• _Your task_
Lines holding the word "partidua" are the ones to copy from the data below.

(Collected data)
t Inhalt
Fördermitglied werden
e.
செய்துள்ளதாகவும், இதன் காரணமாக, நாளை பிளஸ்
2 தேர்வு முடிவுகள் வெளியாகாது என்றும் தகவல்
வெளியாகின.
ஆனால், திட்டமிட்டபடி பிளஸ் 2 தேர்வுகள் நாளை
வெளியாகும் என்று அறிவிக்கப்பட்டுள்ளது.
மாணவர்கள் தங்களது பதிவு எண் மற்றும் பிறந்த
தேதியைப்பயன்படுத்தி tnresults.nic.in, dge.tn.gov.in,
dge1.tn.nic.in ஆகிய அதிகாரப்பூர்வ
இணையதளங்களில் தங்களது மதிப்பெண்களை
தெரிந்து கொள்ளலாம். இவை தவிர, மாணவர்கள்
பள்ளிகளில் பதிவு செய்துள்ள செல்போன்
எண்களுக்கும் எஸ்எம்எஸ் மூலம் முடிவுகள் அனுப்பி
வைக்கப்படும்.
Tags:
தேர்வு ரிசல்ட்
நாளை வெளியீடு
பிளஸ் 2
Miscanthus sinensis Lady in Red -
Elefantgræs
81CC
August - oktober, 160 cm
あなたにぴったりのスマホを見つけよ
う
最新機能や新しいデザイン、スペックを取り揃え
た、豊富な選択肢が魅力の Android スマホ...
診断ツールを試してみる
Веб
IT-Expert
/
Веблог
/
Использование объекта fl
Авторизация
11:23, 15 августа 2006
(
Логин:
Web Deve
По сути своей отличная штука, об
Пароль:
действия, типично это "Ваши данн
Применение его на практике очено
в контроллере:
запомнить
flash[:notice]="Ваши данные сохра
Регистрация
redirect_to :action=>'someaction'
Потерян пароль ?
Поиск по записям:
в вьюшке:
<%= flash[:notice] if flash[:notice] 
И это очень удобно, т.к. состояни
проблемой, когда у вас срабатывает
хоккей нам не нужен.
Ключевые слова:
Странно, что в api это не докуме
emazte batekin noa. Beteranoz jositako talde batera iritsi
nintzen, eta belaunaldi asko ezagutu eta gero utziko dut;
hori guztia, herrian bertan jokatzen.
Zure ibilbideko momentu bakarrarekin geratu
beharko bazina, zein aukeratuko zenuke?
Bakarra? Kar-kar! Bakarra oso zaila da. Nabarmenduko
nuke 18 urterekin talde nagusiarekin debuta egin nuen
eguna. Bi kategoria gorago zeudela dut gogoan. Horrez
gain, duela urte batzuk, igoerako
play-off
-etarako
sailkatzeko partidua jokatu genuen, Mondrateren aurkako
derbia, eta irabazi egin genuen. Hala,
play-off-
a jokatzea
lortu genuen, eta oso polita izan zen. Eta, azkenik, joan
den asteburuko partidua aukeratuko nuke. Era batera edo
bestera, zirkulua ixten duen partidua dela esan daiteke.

==

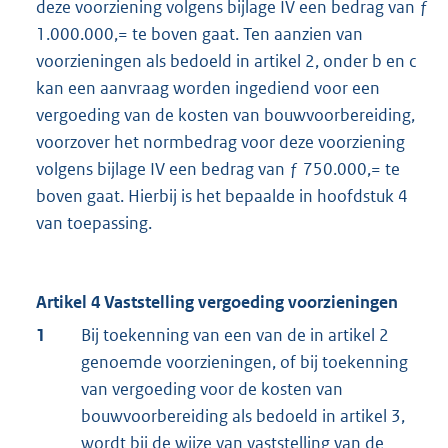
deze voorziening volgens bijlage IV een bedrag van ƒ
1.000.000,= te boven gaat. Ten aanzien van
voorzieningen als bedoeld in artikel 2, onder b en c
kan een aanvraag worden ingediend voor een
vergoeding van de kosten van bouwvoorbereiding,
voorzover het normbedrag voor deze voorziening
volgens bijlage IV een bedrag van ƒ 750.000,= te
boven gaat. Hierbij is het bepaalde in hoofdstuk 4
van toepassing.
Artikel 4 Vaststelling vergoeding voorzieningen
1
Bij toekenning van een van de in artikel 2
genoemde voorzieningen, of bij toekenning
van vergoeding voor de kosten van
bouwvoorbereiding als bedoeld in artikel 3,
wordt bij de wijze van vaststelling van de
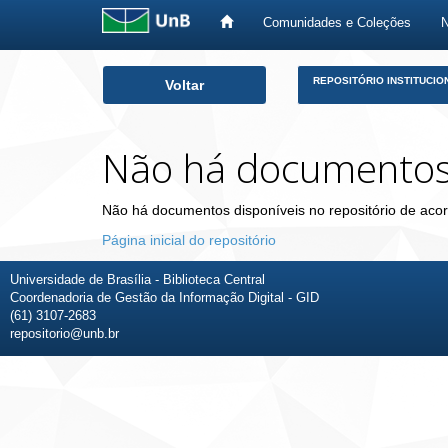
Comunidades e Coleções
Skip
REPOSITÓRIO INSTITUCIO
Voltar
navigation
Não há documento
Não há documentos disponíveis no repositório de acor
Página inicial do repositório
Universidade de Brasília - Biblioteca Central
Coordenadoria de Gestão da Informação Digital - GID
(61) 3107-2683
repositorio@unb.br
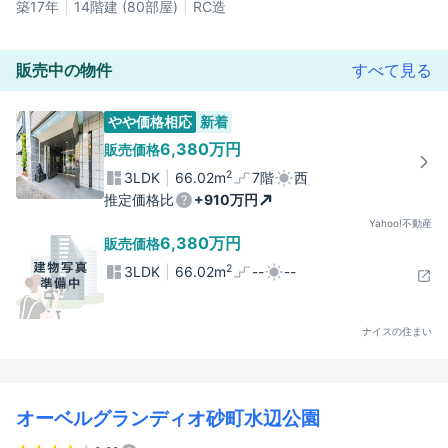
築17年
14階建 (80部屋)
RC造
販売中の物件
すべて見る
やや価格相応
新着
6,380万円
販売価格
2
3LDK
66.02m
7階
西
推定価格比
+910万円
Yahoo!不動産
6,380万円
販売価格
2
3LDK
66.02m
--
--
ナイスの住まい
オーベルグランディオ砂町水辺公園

• _Expected answer_
sailkatzeko partidua jokatu genuen, Mondrateren aurkako
den asteburuko partidua aukeratuko nuke. Era batera edo
bestera, zirkulua ixten duen partidua dela esan daiteke.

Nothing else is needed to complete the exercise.